Shaping lender conversations
Belton said one of the most important functions of a network was identifying recurring issues from advisers and using those conversations to influence lenders.
“If we start to see a consistent theme of those queries, then the networks should be working with their lenders to actually say, well we’re now starting to see this sort of trend,” he said. “Is there a way we can amend or create new criteria to help those customers?”
He said advisers often identified market friction points before networks or lenders did, making broker engagement increasingly valuable.
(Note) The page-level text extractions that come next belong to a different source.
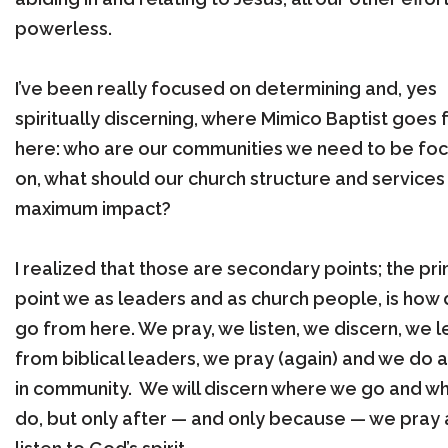
powerless.
I’ve been really focused on determining and, yes
spiritually discerning, where Mimico Baptist goes
here: who are our communities we need to be foc
on, what should our church structure and services
maximum impact?
I realized that those are secondary points; the pr
point we as leaders and as church people, is how
go from here. We pray, we listen, we discern, we l
from biblical leaders, we pray (again) and we do al
in community. We will discern where we go and w
do, but only after — and only because — we pray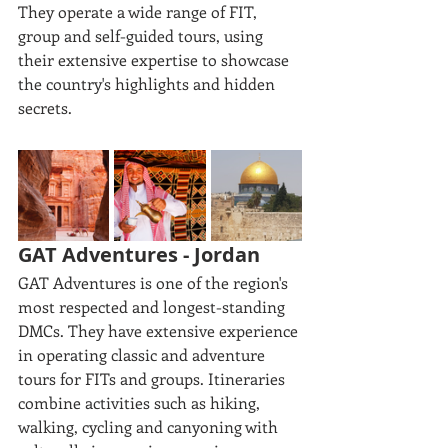
They operate a wide range of FIT, 
group and self-guided tours, using 
their extensive expertise to showcase 
the country's highlights and hidden 
secrets. 
GAT Adventures - Jordan
GAT Adventures is one of the region's 
most respected and longest-standing 
DMCs. They have extensive experience 
in operating classic and adventure 
tours for FITs and groups. Itineraries 
combine activities such as hiking, 
walking, cycling and canyoning with 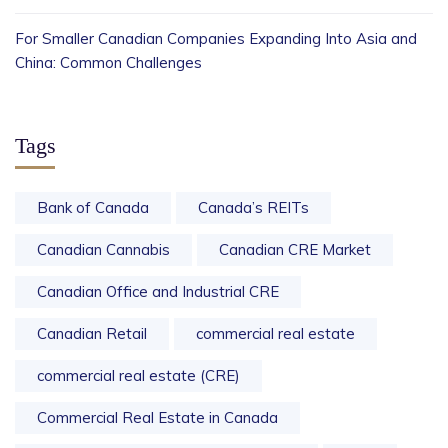
For Smaller Canadian Companies Expanding Into Asia and
China: Common Challenges
Tags
Bank of Canada
Canada’s REITs
Canadian Cannabis
Canadian CRE Market
Canadian Office and Industrial CRE
Canadian Retail
commercial real estate
commercial real estate (CRE)
Commercial Real Estate in Canada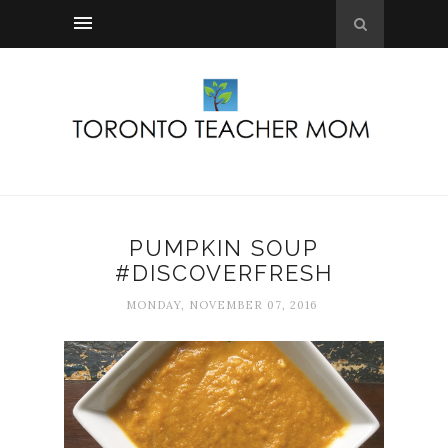
PUMPKIN SOUP
#DISCOVERFRESH
MONDAY, NOVEMBER 07, 2016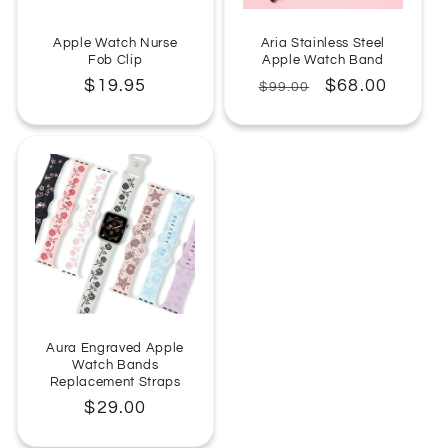
Apple Watch Nurse
Aria Stainless Steel
Fob Clip
Apple Watch Band
Regular
$19.95
Regular
Sale
$68.00
$99.00
price
price
price
Aura Engraved Apple
Watch Bands
Replacement Straps
Regular
$29.00
price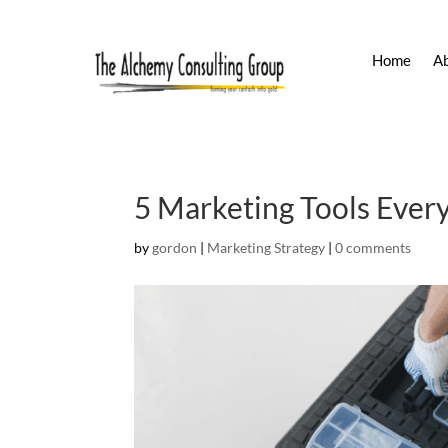
Home
A
5 Marketing Tools Ever
by
gordon
|
Marketing Strategy
|
0 comments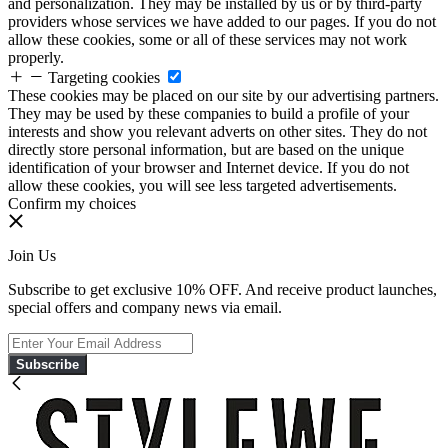
and personalization. They may be installed by us or by third-party
providers whose services we have added to our pages. If you do not
allow these cookies, some or all of these services may not work
properly.
Targeting cookies
These cookies may be placed on our site by our advertising partners.
They may be used by these companies to build a profile of your
interests and show you relevant adverts on other sites. They do not
directly store personal information, but are based on the unique
identification of your browser and Internet device. If you do not
allow these cookies, you will see less targeted advertisements.
Confirm my choices
Join Us
Subscribe to get exclusive 10% OFF. And receive product launches,
special offers and company news via email.
Subscribe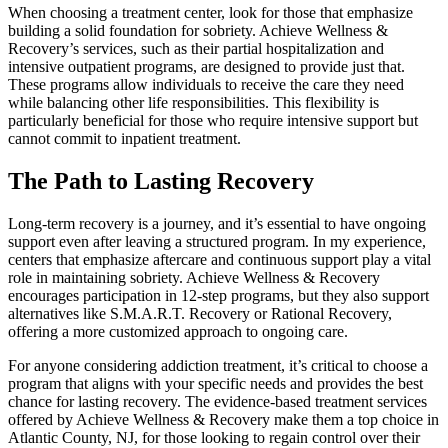
When choosing a treatment center, look for those that emphasize
building a solid foundation for sobriety. Achieve Wellness &
Recovery’s services, such as their partial hospitalization and
intensive outpatient programs, are designed to provide just that.
These programs allow individuals to receive the care they need
while balancing other life responsibilities. This flexibility is
particularly beneficial for those who require intensive support but
cannot commit to inpatient treatment.
The Path to Lasting Recovery
Long-term recovery is a journey, and it’s essential to have ongoing
support even after leaving a structured program. In my experience,
centers that emphasize aftercare and continuous support play a vital
role in maintaining sobriety. Achieve Wellness & Recovery
encourages participation in 12-step programs, but they also support
alternatives like S.M.A.R.T. Recovery or Rational Recovery,
offering a more customized approach to ongoing care.
For anyone considering addiction treatment, it’s critical to choose a
program that aligns with your specific needs and provides the best
chance for lasting recovery. The evidence-based treatment services
offered by Achieve Wellness & Recovery make them a top choice in
Atlantic County, NJ, for those looking to regain control over their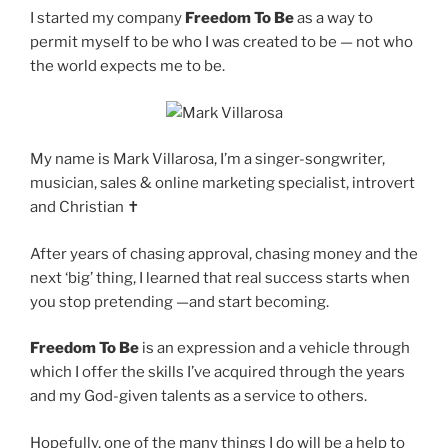
I started my company
Freedom To Be
as a way to
permit myself to be who I was created to be — not who
the world expects me to be.
My name is Mark Villarosa, I’m a singer-songwriter,
musician, sales & online marketing specialist, introvert
and Christian ✝️
After years of chasing approval, chasing money and the
next ‘big’ thing, I learned that real success starts when
you stop pretending —and start becoming.
Freedom To Be
is an expression and a vehicle through
which I offer the skills I’ve acquired through the years
and my God-given talents as a service to others.
Hopefully, one of the many things I do will be a help to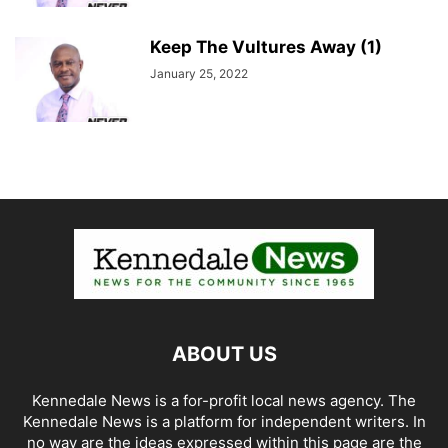
Keep The Vultures Away (1)
January 25, 2022
ABOUT US
Kennedale News is a for-profit local news agency. The
Kennedale News is a platform for independent writers. In
no way are the ideas expressed within this page are the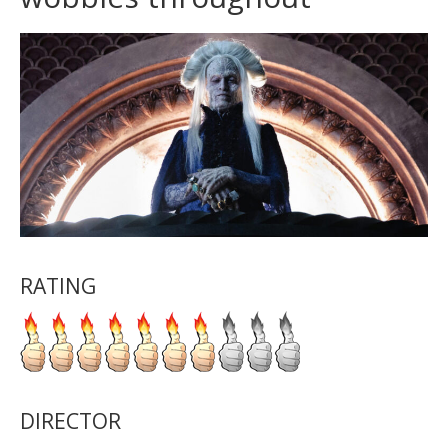
RATING
DIRECTOR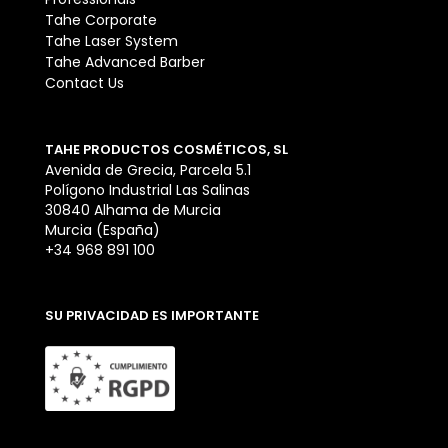
Tahe Corporate
Tahe Laser System
Tahe Advanced Barber
Contact Us
TAHE PRODUCTOS COSMÉTICOS, SL
Avenida de Grecia, Parcela 5.1
Polígono Industrial Las Salinas
30840 Alhama de Murcia
Murcia (España)
+34 968 891 100
SU PRIVACIDAD ES IMPORTANTE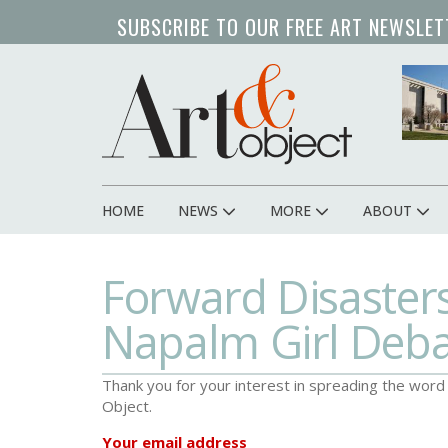
Skip
SUBSCRIBE TO OUR FREE ART NEWSLET
to
main
content
HOME
NEWS
MORE
ABOUT
Main
navigation
Forward Disaster
Napalm Girl Deb
Thank you for your interest in spreading the wor
Object.
Your email address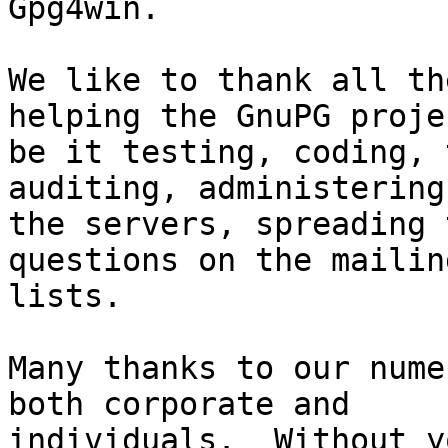
Gpg4win.

We like to thank all th
helping the GnuPG projec
be it testing, coding, 
auditing, administering

the servers, spreading 
questions on the mailing
lists.

Many thanks to our nume
both corporate and

individuals.  Without y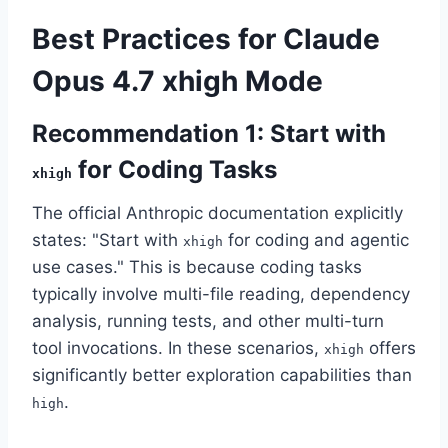
Best Practices for Claude
Opus 4.7 xhigh Mode
Recommendation 1: Start with
for Coding Tasks
xhigh
The official Anthropic documentation explicitly
states: "Start with
for coding and agentic
xhigh
use cases." This is because coding tasks
typically involve multi-file reading, dependency
analysis, running tests, and other multi-turn
tool invocations. In these scenarios,
offers
xhigh
significantly better exploration capabilities than
.
high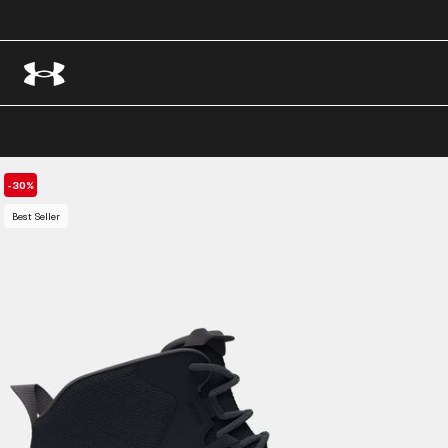
-30%
Best Seller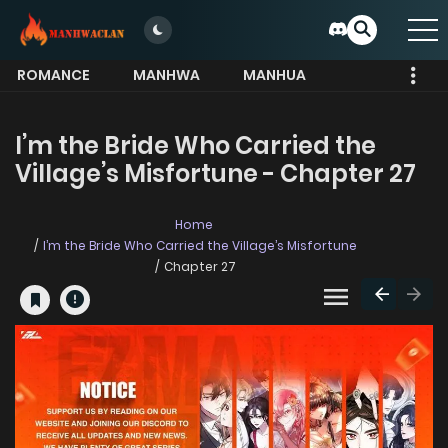
ROMANCE
MANHWA
MANHUA
MORE
I’m the Bride Who Carried the
Village’s Misfortune - Chapter 27
Home
I’m the Bride Who Carried the Village’s Misfortune
Chapter 27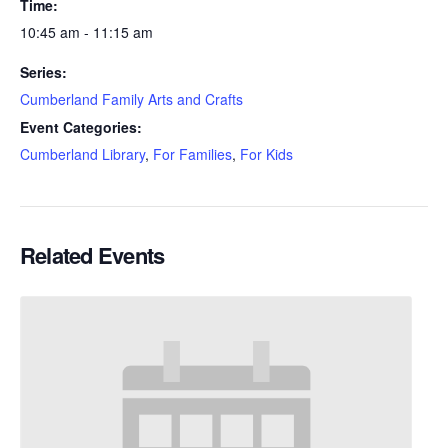
Time:
10:45 am - 11:15 am
Series:
Cumberland Family Arts and Crafts
Event Categories:
Cumberland Library
,
For Families
,
For Kids
Related Events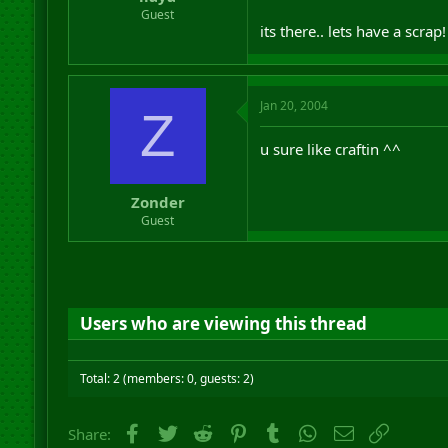
r
Guest
t
its there.. lets have a scrap
e
r
Jan 20, 2004
Z
u sure like craftin ^^
Zonder
Guest
Users who are viewing this thread
Total: 2 (members: 0, guests: 2)
Facebook
Twitter
Reddit
Pinterest
Tumblr
WhatsApp
Email
Link
Share: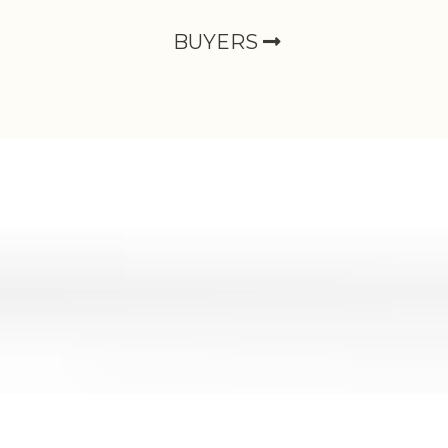
BUYERS
Buying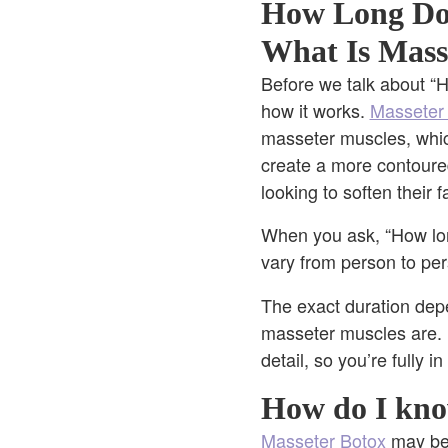
How Long D
What Is Mass
Before we talk about “H
how it works.
Masseter
masseter muscles, whic
create a more contoured
looking to soften their 
When you ask, “How lon
vary from person to per
The exact duration dep
masseter muscles are. 
detail, so you’re fully i
How do I kno
Masseter Botox
may be 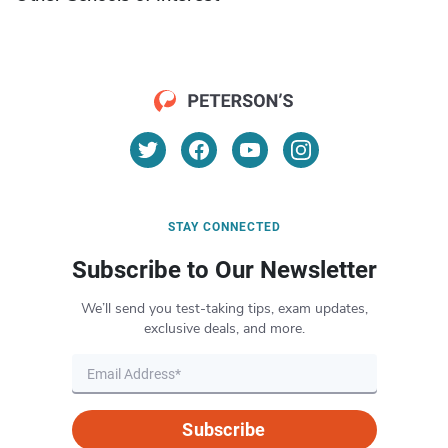
STAY CONNECTED
Subscribe to Our Newsletter
We’ll send you test-taking tips, exam updates,
exclusive deals, and more.
Subscribe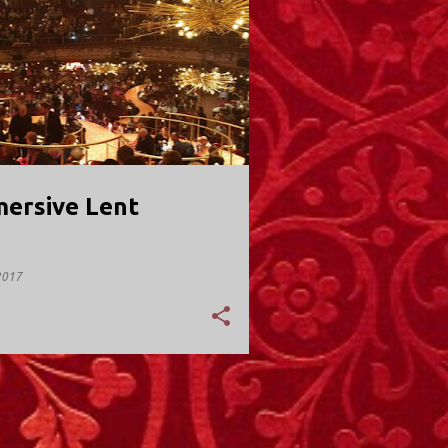
Y; VALLEY STREAM
ersive Lent
2017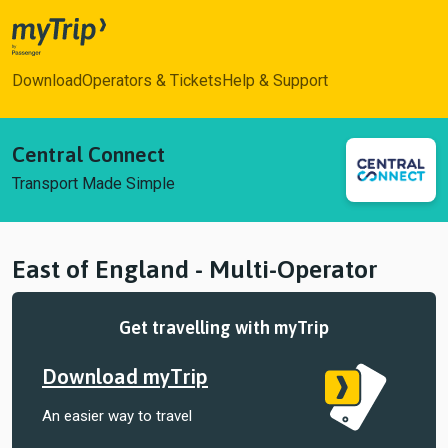
myTrip
Download
Operators & Tickets
Help & Support
Central Connect
Transport Made Simple
East of England - Multi-Operator
Get travelling with myTrip
Download myTrip
An easier way to travel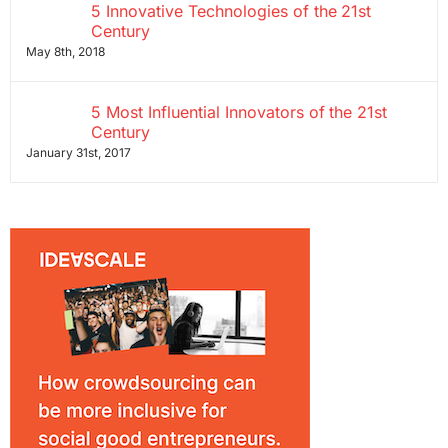
5 Innovative Technologies of the 21st
Century
May 8th, 2018
5 Most Influential Innovators of the 21st
Century
January 31st, 2017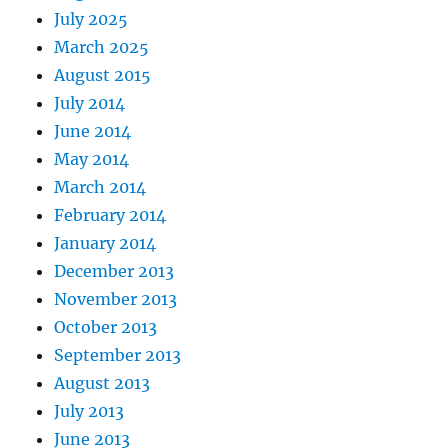
July 2025
March 2025
August 2015
July 2014
June 2014
May 2014
March 2014
February 2014
January 2014
December 2013
November 2013
October 2013
September 2013
August 2013
July 2013
June 2013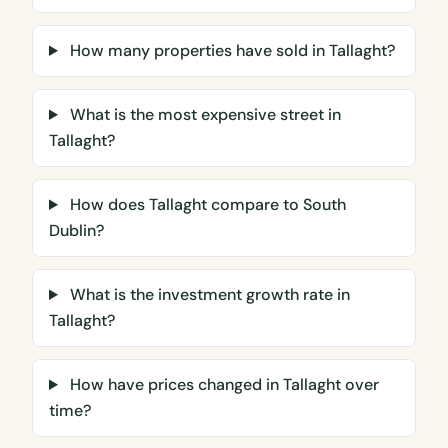
How many properties have sold in Tallaght?
What is the most expensive street in
Tallaght?
How does Tallaght compare to South
Dublin?
What is the investment growth rate in
Tallaght?
How have prices changed in Tallaght over
time?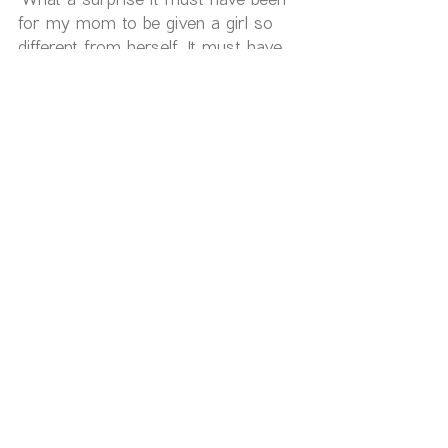
for my mom to be given a girl so 
different from herself. It must have 
been hard to understand me'.
 Like a person on a diet passing on 
dessert. I secretly crave the 
emotional zest of my old stories, but 
every time I choose the new one I 
feel a renewed sense of vitality, of 
belonging and I feel the healing I 
have efforted to create becoming the 
foundation for something new and 
exciting.
 What have you been creating with 
your language? Is your speaking 
enhancing your healing or cancelling 
it? What emerges for you as you 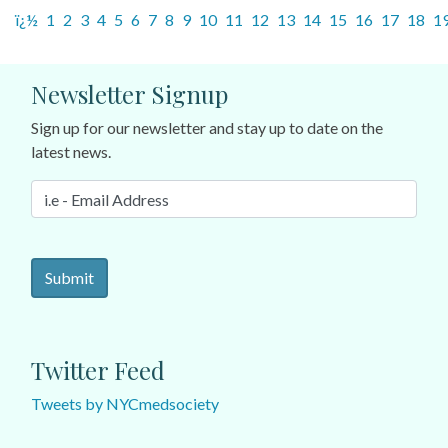
ï¿½
1
2
3
4
5
6
7
8
9
10
11
12
13
14
15
16
17
18
1
Newsletter Signup
Sign up for our newsletter and stay up to date on the
latest news.
Twitter Feed
Tweets by NYCmedsociety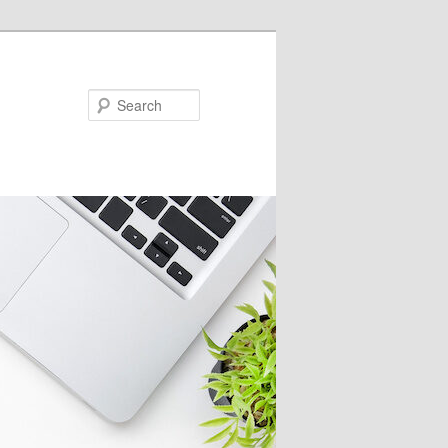
Search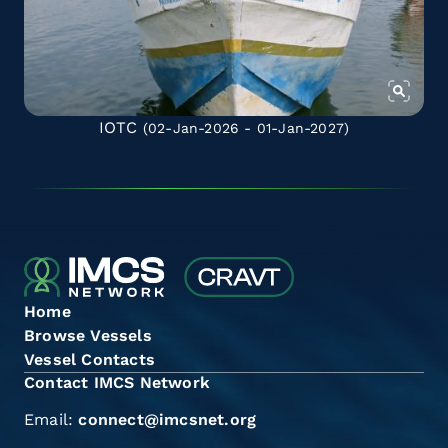
IOTC
(02-Jan-2026 - 01-Jan-2027)
Home
Browse Vessels
Vessel Contacts
Contact IMCS Network
Email:
connect@imcsnet.org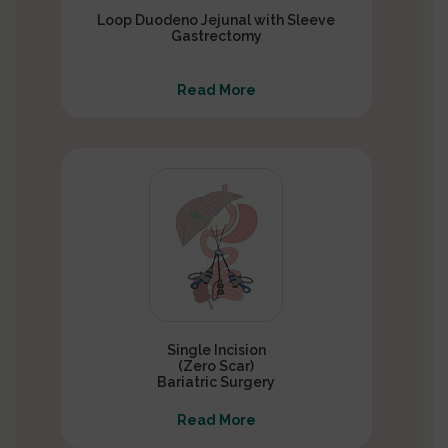
Loop Duodeno Jejunal with Sleeve
Gastrectomy
Read More
Single Incision
(Zero Scar)
Bariatric Surgery
Read More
Belton pointed to previous discussions around foreign national lending as an example of how adviser feedback could ultimately influence lender criteria.
“We had enough noise and enough awareness of challenges to actually make a change,” he said.
For Belton, that process will become more important as buy-to-let continues to evolve. Advisers, he said, needed confidence that networks were maintaining close relationships with lenders, understanding product direction and helping ensure lenders remained reliable long term.